One of the UK’s largest banks is set to overhaul its pension scheme across offshore islands after a Jersey woman highlighted that gender discrimination within the system could have seen her pension reduced by nearly £6,000 over five years.
The woman – a Lloyds employee whose identity has been kept anonymous – spotted that the bank would make deductions from her state pension from the age of 60 under the scheme’s rules, while her male colleagues would not see any cuts until 65.
It meant that she would see her pension reduced by £1,190 per year or £5,950 over five years. As Jersey’s States’ pension starts at 65, male workers would enjoy a full pension without a penny taken away for an extra half-decade, while women are immediately subject to state pension deductions.
She raised the issue with Lloyds Trade Union (LTU), which represents more than 25,000 of the financial giant’s staff, in autumn last year.
While the union is one of the biggest representatives of Lloyds workers in the UK, the bank ‘derecognised’ it in 2015. Nonetheless, it is still able to represent individuals.
In this case, the LTU expressed strong concerns that Lloyds’ scheme contravened Jersey’s Discrimination Law, which lists sex as a protected characteristic.
LTU General Secretary Mark Brown told Express that the union then threatened legal action against the employer, fearing that entering into negotiations might mean that most members affected “would be dead before the policy was changed.” He said that Lloyds were quick to act following this threat.
By January, the Trustee of the Lloyds Bank Offshore Pension Scheme had pledged to cease the discriminatory treatment in the Jersey woman’s case.

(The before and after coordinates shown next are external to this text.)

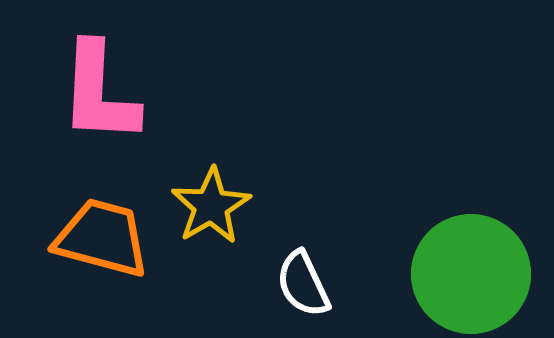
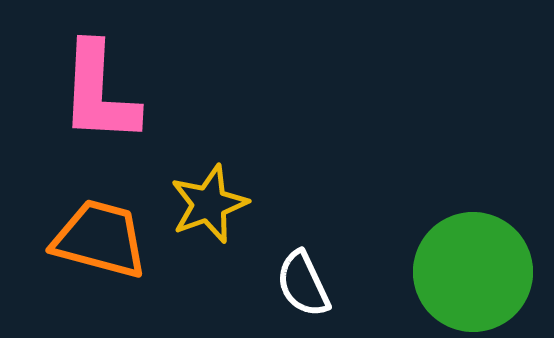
yellow star: moved 2 px left, 2 px up; rotated 10 degrees clockwise
orange trapezoid: moved 2 px left, 1 px down
green circle: moved 2 px right, 2 px up
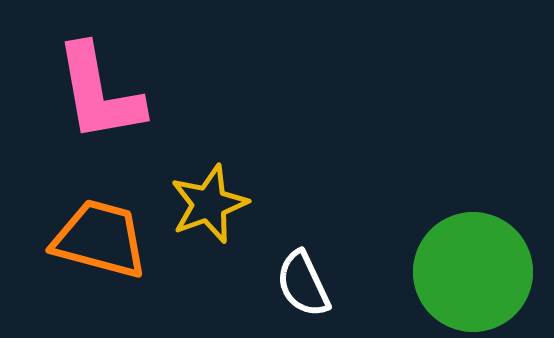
pink L-shape: rotated 13 degrees counterclockwise
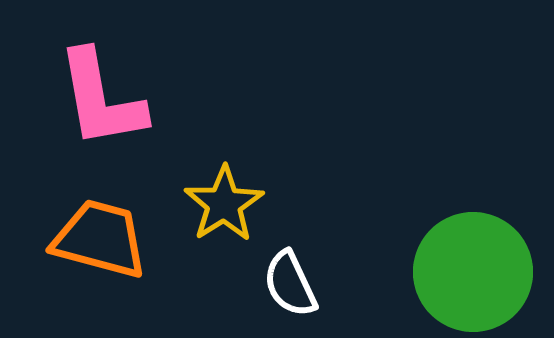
pink L-shape: moved 2 px right, 6 px down
yellow star: moved 15 px right; rotated 12 degrees counterclockwise
white semicircle: moved 13 px left
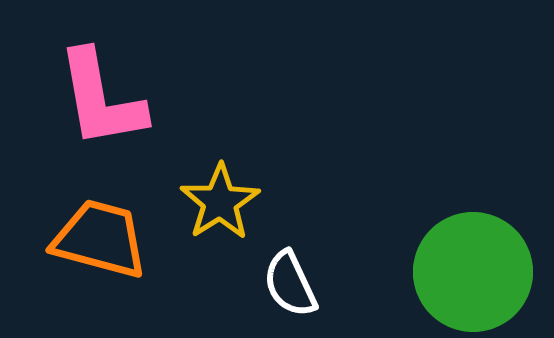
yellow star: moved 4 px left, 2 px up
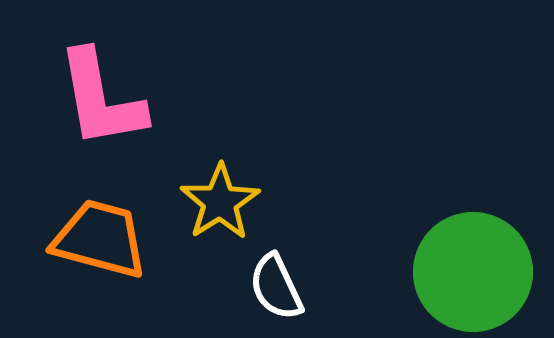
white semicircle: moved 14 px left, 3 px down
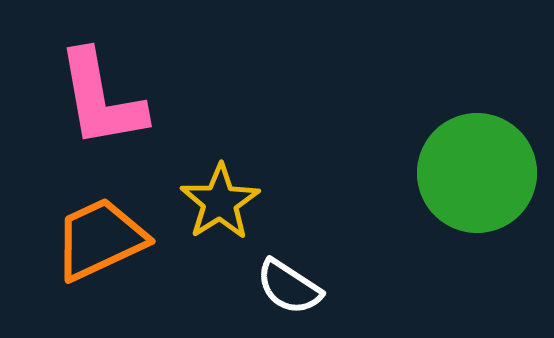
orange trapezoid: rotated 40 degrees counterclockwise
green circle: moved 4 px right, 99 px up
white semicircle: moved 13 px right; rotated 32 degrees counterclockwise
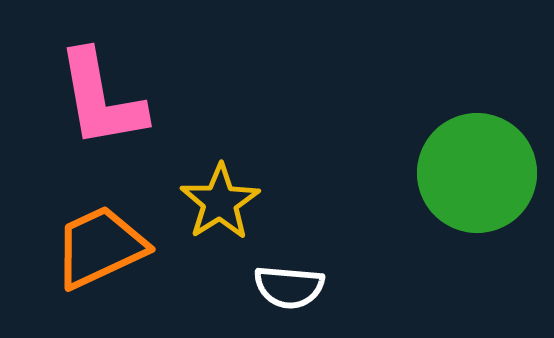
orange trapezoid: moved 8 px down
white semicircle: rotated 28 degrees counterclockwise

“The Bank has now confirmed that the State Pension Deduction for this member will not be taken until she starts receiving her state pension, rather than when she started to get her Bank pension. She’s happy and we now want to make sure that other female members in the same position are treated in exactly the same way,” the union wrote in a members’ newsletter.

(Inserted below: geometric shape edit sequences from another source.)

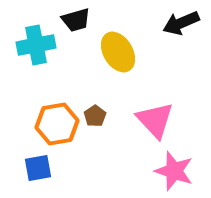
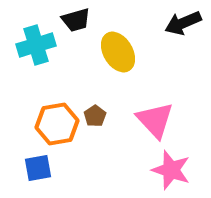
black arrow: moved 2 px right
cyan cross: rotated 6 degrees counterclockwise
pink star: moved 3 px left, 1 px up
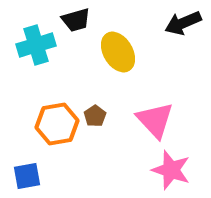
blue square: moved 11 px left, 8 px down
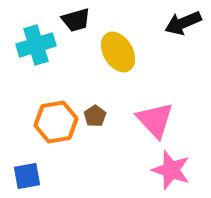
orange hexagon: moved 1 px left, 2 px up
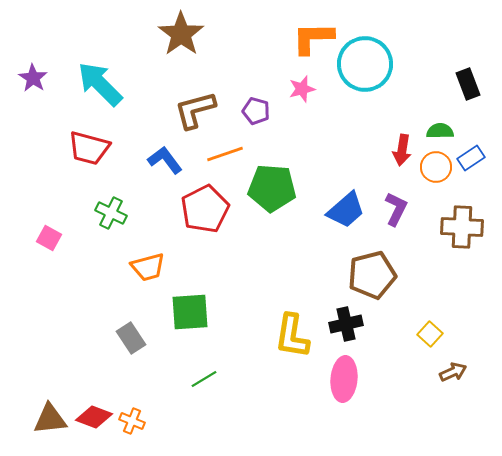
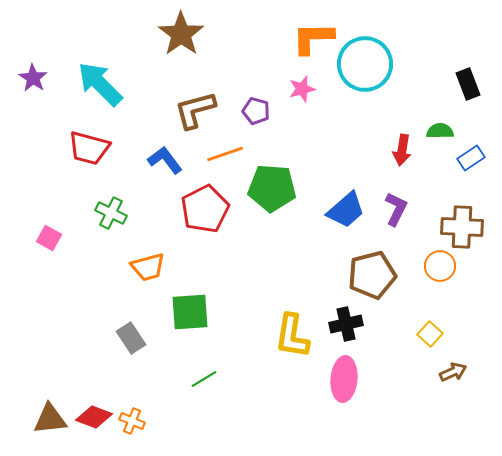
orange circle: moved 4 px right, 99 px down
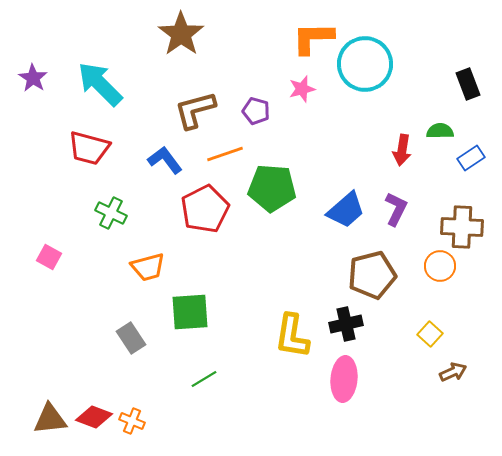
pink square: moved 19 px down
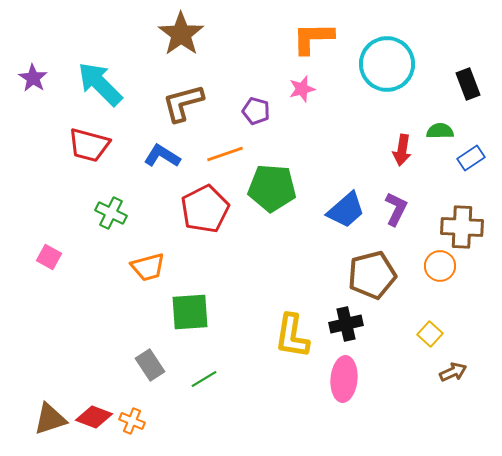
cyan circle: moved 22 px right
brown L-shape: moved 12 px left, 7 px up
red trapezoid: moved 3 px up
blue L-shape: moved 3 px left, 4 px up; rotated 21 degrees counterclockwise
gray rectangle: moved 19 px right, 27 px down
brown triangle: rotated 12 degrees counterclockwise
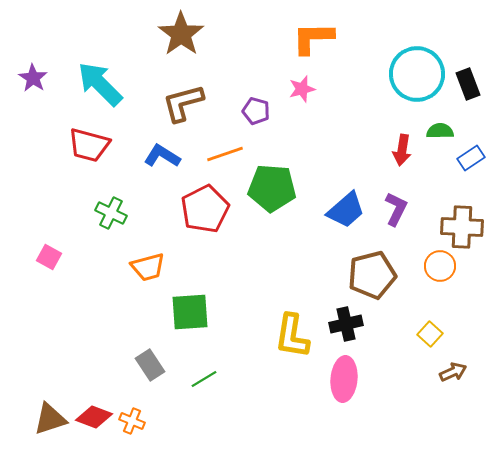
cyan circle: moved 30 px right, 10 px down
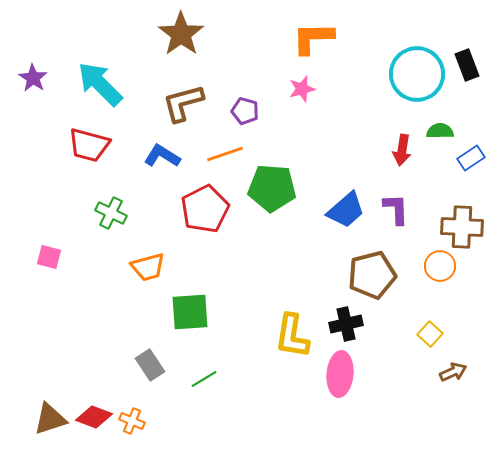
black rectangle: moved 1 px left, 19 px up
purple pentagon: moved 11 px left
purple L-shape: rotated 28 degrees counterclockwise
pink square: rotated 15 degrees counterclockwise
pink ellipse: moved 4 px left, 5 px up
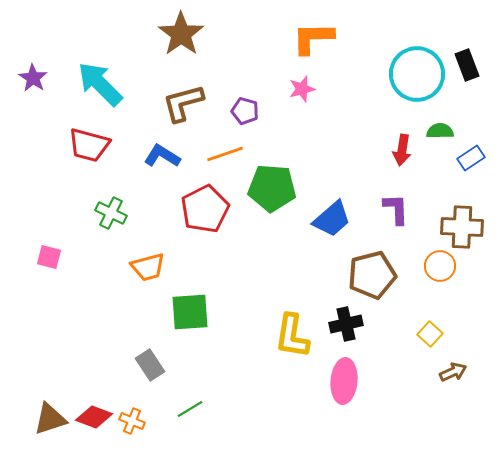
blue trapezoid: moved 14 px left, 9 px down
pink ellipse: moved 4 px right, 7 px down
green line: moved 14 px left, 30 px down
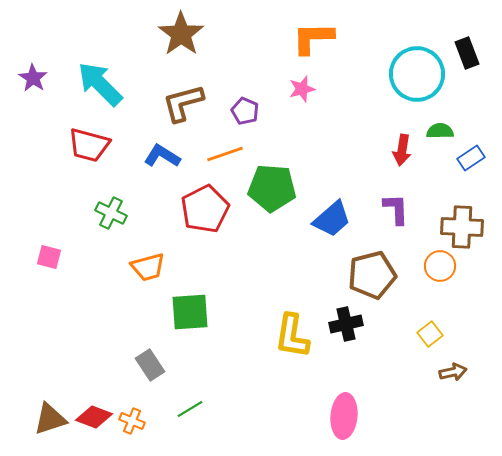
black rectangle: moved 12 px up
purple pentagon: rotated 8 degrees clockwise
yellow square: rotated 10 degrees clockwise
brown arrow: rotated 12 degrees clockwise
pink ellipse: moved 35 px down
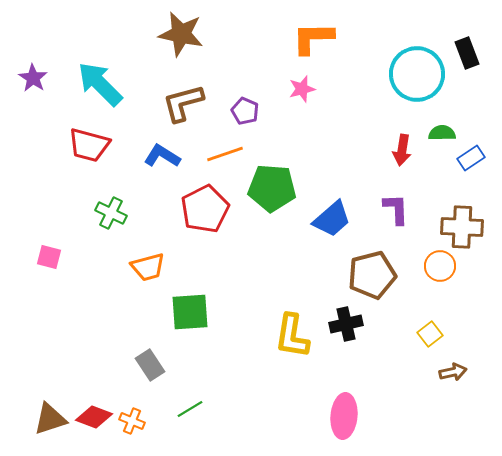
brown star: rotated 24 degrees counterclockwise
green semicircle: moved 2 px right, 2 px down
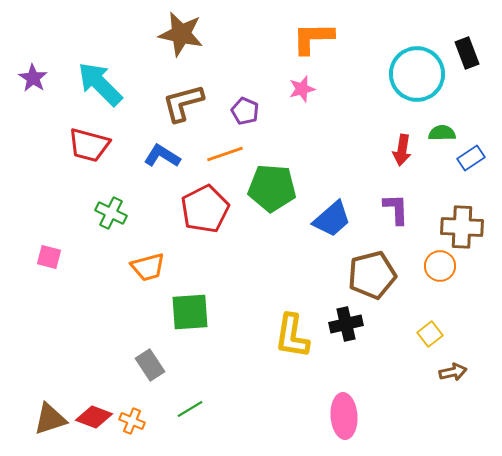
pink ellipse: rotated 9 degrees counterclockwise
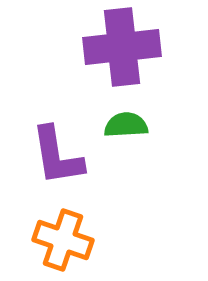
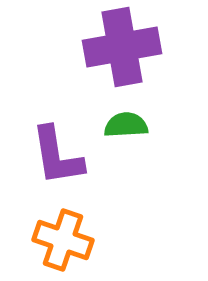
purple cross: rotated 4 degrees counterclockwise
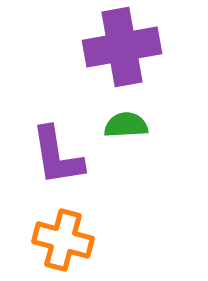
orange cross: rotated 4 degrees counterclockwise
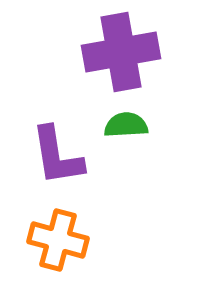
purple cross: moved 1 px left, 5 px down
orange cross: moved 5 px left
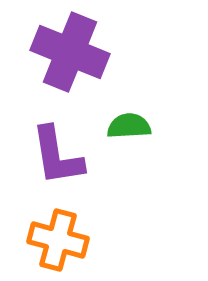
purple cross: moved 51 px left; rotated 32 degrees clockwise
green semicircle: moved 3 px right, 1 px down
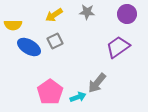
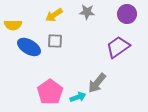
gray square: rotated 28 degrees clockwise
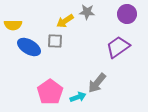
yellow arrow: moved 11 px right, 6 px down
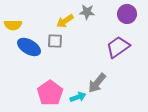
pink pentagon: moved 1 px down
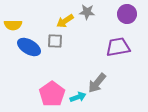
purple trapezoid: rotated 25 degrees clockwise
pink pentagon: moved 2 px right, 1 px down
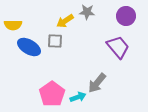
purple circle: moved 1 px left, 2 px down
purple trapezoid: rotated 60 degrees clockwise
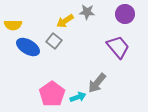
purple circle: moved 1 px left, 2 px up
gray square: moved 1 px left; rotated 35 degrees clockwise
blue ellipse: moved 1 px left
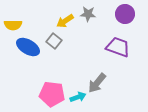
gray star: moved 1 px right, 2 px down
purple trapezoid: rotated 30 degrees counterclockwise
pink pentagon: rotated 30 degrees counterclockwise
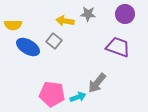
yellow arrow: rotated 42 degrees clockwise
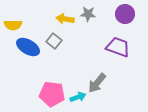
yellow arrow: moved 2 px up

According to Mr Brown, the bank is now understood to be considering how to implement changes across their other offshore jurisdictions affected by the scheme.

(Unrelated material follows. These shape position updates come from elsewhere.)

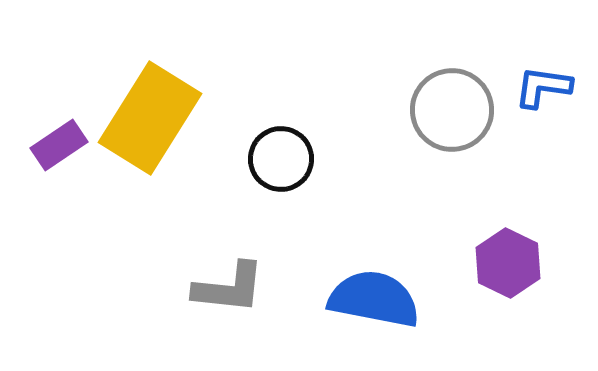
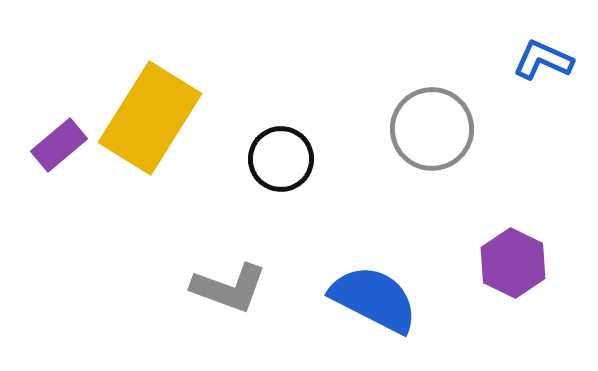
blue L-shape: moved 27 px up; rotated 16 degrees clockwise
gray circle: moved 20 px left, 19 px down
purple rectangle: rotated 6 degrees counterclockwise
purple hexagon: moved 5 px right
gray L-shape: rotated 14 degrees clockwise
blue semicircle: rotated 16 degrees clockwise
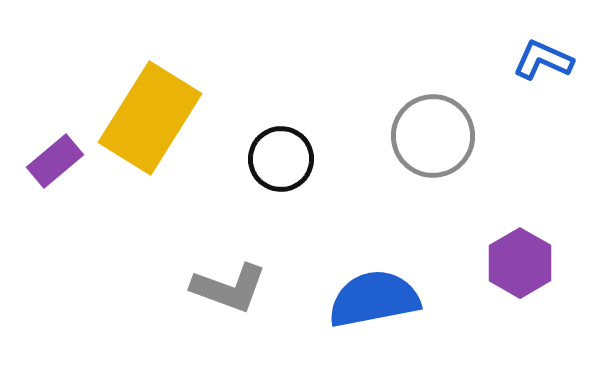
gray circle: moved 1 px right, 7 px down
purple rectangle: moved 4 px left, 16 px down
purple hexagon: moved 7 px right; rotated 4 degrees clockwise
blue semicircle: rotated 38 degrees counterclockwise
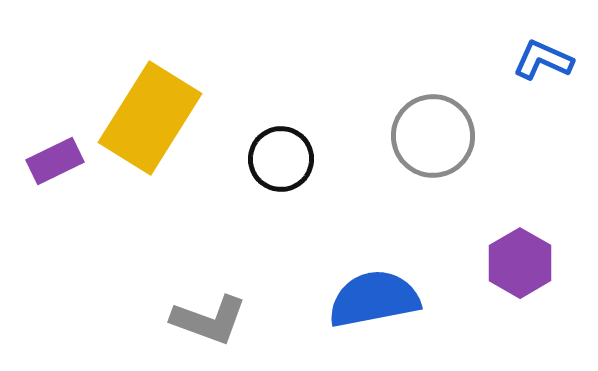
purple rectangle: rotated 14 degrees clockwise
gray L-shape: moved 20 px left, 32 px down
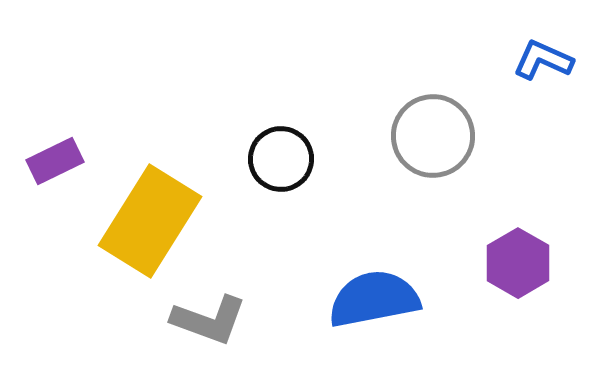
yellow rectangle: moved 103 px down
purple hexagon: moved 2 px left
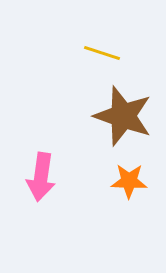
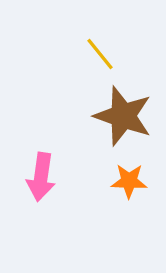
yellow line: moved 2 px left, 1 px down; rotated 33 degrees clockwise
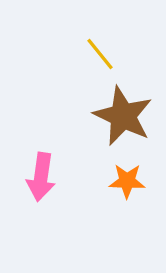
brown star: rotated 6 degrees clockwise
orange star: moved 2 px left
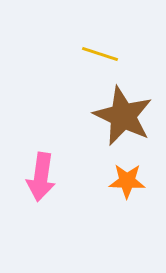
yellow line: rotated 33 degrees counterclockwise
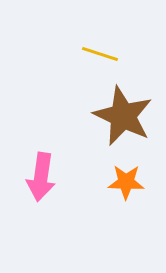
orange star: moved 1 px left, 1 px down
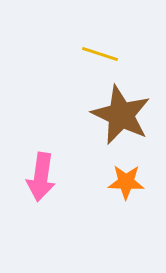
brown star: moved 2 px left, 1 px up
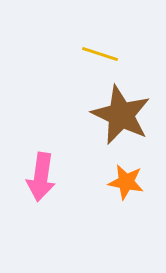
orange star: rotated 9 degrees clockwise
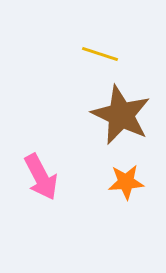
pink arrow: rotated 36 degrees counterclockwise
orange star: rotated 15 degrees counterclockwise
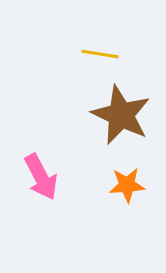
yellow line: rotated 9 degrees counterclockwise
orange star: moved 1 px right, 3 px down
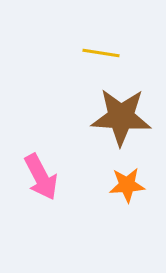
yellow line: moved 1 px right, 1 px up
brown star: moved 2 px down; rotated 22 degrees counterclockwise
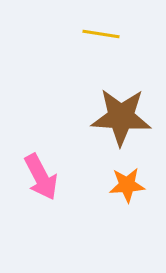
yellow line: moved 19 px up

The controversial policy was originally put in place in the 1970s when the bank took the opportunity to contract some of its employees out of the additional States pension scheme, and pay fewer national insurance contributions as a result. The result of this was that staff who joined the bank’s pension schemes between June 1977 and March 1997 will have a reduction in their bank pension on receipt of their States pension.
Similar arrangements currently apply in Guernsey and the Isle of Man. LTU pledged to keep the pressure on Lloyds to make sure reforms were made across the islands: “The inequality in treatment between males and females, which is based purely on gender, is unacceptable.
“We will be writing to the Lloyds Bank Offshore Pension Scheme Trustee Board insisting that all staff, regardless of gender, are treated exactly the same when it comes to the State Pension Deduction, including those female members of staff who have already retired and are paying the deduction now.”
The next step, Mr Brown told Express, was ensuring that any workers affected so far are reimbursed for what they might have lost.
He added that he was hopeful that other ‘big four’ banks might scrutinise their pension schemes as a result to ensure that they do not contain any discriminatory regulations.
Express has asked Lloyds for a comment, and is waiting for a response.